▶ _Supplied data_:
* * * *
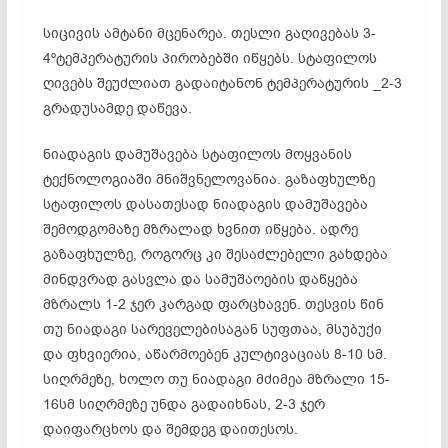
სიცივის ამტანი მცენარეა. თესლი გაღივებას 3-
4ºტემპერატურის პირობებში იწყებს. სტაფილოს
ღივებს შეუძლიათ გადაიტანონ ტემპერატურის _2-3
გრადუსამდე დაწევა.
ნიადაგის დამუშავება სტაფილოს მოყვანის
ტექნოლოგიაში მნიშვნელოვანია. გაზაფხულზე
სტაფილოს დასათესად ნიადაგის დამუშავება
შემოდგომაზე მზრალად ხვნით იწყება. ადრე
გაზაფხულზე, როგორც კი შესაძლებელი გახდება
მინდვრად გასვლა და სამუშაოების დაწყება
მზრალს 1-2 ჯერ კარგად ფარცხავენ. თესვის წინ
თუ ნიადაგი სარეველებისაგან სუფთაა, მსუბუქი
და ფხვიერია, აწარმოებენ კულტივაციას 8-10 სმ.
სიღრმეზე, ხოლო თუ ნიადაგი მძიმეა მზრალი 15-
16სმ სიღრმეზე უნდა გადაიხნას, 2-3 ჯერ
დაიფარცხოს და შემდეგ დაითესოს.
* * * *
▶ _Your assignment_: Go through the listing above and retype each line exactly, apart from the pictures.

▶ _Solution for this task_:
სიცივის ამტანი მცენარეა. თესლი გაღივებას 3-
4ºტემპერატურის პირობებში იწყებს. სტაფილოს
ღივებს შეუძლიათ გადაიტანონ ტემპერატურის _2-3
გრადუსამდე დაწევა.
ნიადაგის დამუშავება სტაფილოს მოყვანის
ტექნოლოგიაში მნიშვნელოვანია. გაზაფხულზე
სტაფილოს დასათესად ნიადაგის დამუშავება
შემოდგომაზე მზრალად ხვნით იწყება. ადრე
გაზაფხულზე, როგორც კი შესაძლებელი გახდება
მინდვრად გასვლა და სამუშაოების დაწყება
მზრალს 1-2 ჯერ კარგად ფარცხავენ. თესვის წინ
თუ ნიადაგი სარეველებისაგან სუფთაა, მსუბუქი
და ფხვიერია, აწარმოებენ კულტივაციას 8-10 სმ.
სიღრმეზე, ხოლო თუ ნიადაგი მძიმეა მზრალი 15-
16სმ სიღრმეზე უნდა გადაიხნას, 2-3 ჯერ
დაიფარცხოს და შემდეგ დაითესოს.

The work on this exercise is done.